True, they may have cut back on production. But not all of those production cutbacks were intended. A variety of factors affected gas prices in mid-August, including the normal high summer demand leading up to Labor Day, higher crude oil prices, generally low gasoline stock and disruptions such as a broken gasoline pipeline in Arizona, refinery problems in California and the blackout-related refinery shutdowns.The recent blackout halted refining operations in the Northeast and Midwest. Nowhere is there mention of any of the more likely culprits in the BusinessWeek analysis.

They also throw out the line that pats US on the back for our conservation effort. In the U.S., output per unit of energy, adjusted for inflation, is up 77% since 1973, the year of the first Arab oil embargo. While it is true from the data that energy efficiency had increased significantly during the years after the Oil Embargo, the demand for energy has increased dramatically during the years since. And at the same time, measures to further increase efficiency have not taken root, as energy prices have remained relatively favorable since the embargo. According to a 1998 report from the US Energy Information Administration, per capita consumption of energy has not significantly changed, indicating that energy usage has increased per person each year since 1983. So depsite our increased efficiency AND population growth, each person today uses more energy than a person going about his or her day in 1983, on average.

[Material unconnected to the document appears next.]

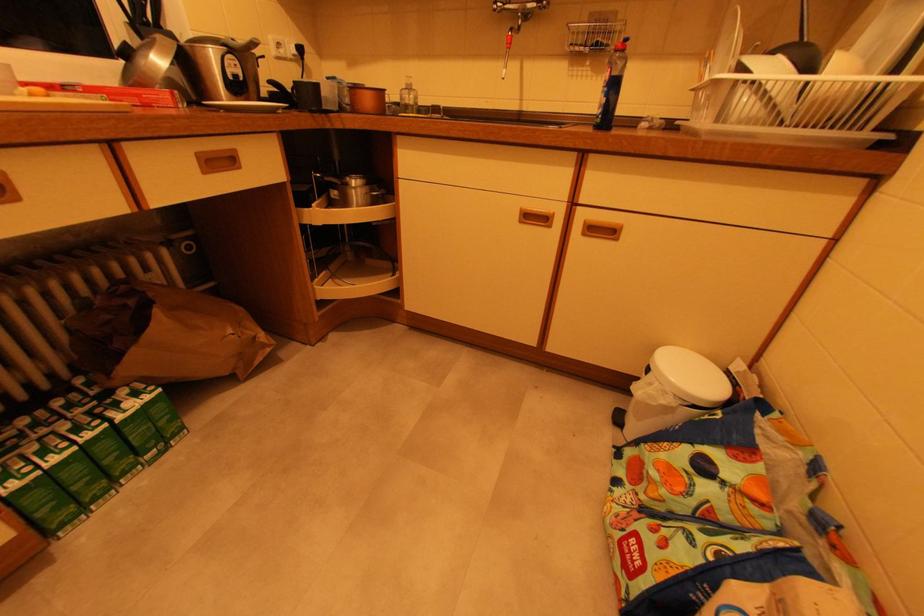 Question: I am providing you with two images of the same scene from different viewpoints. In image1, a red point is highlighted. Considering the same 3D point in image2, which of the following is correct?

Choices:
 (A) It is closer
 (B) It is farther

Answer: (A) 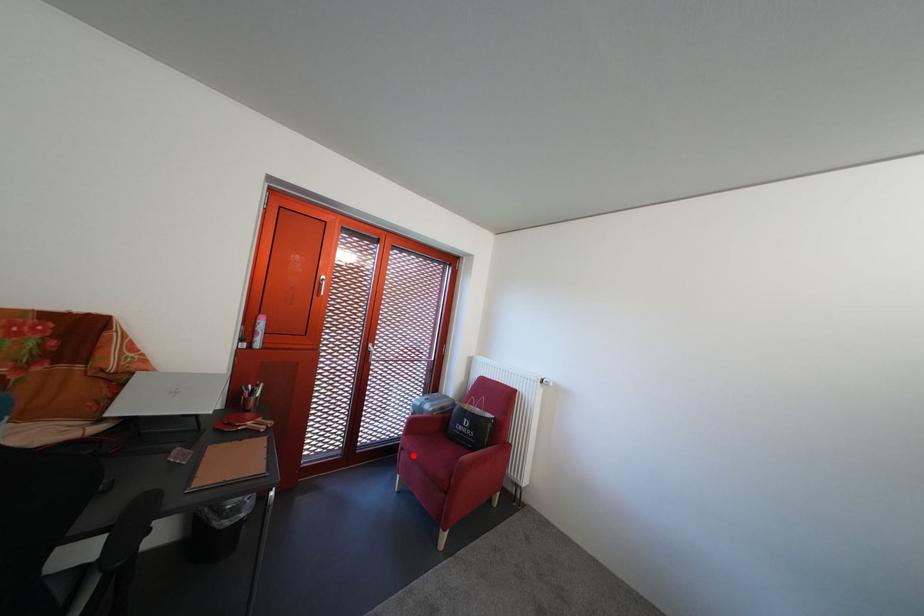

Finally, there’s no real mention of the lack of new refining capacity in the country. Perhaps that’s because the Department of Energy faults deregulation for removing the incentive to create new capacity, something that the anti-regulation BusinessWeek finds disturbing. According to the DoE’s web site

The United States experienced a steep decline in refining capacity between 1981 and the mid-1990s. Between 1981 and 1989, for instance, the number of U.S. refineries fell from 324 to 204, representing a loss of 3 MMBD in operable capacity, while refining capacity utilization increased from 69% to 86%. Much of the decline in U.S. refining capacity resulted from the 1981 deregulation (elimination of price controls and allocations), which effectively removed the major prop from underneath many marginally profitable, often smaller, refineries.

Without the spare capacity that this provided, any disruption in refinery activity, such as a blackout coupled with a pipeline interruption and some routine maintenance is enough to lead to price spikes. But for some unknown reason, BusinessWeek didn’t find it necessary to look in to these issues.

This one last statement in the BusinessWeek article, however, I fully agree with. Global growth isn’t exactly torrid.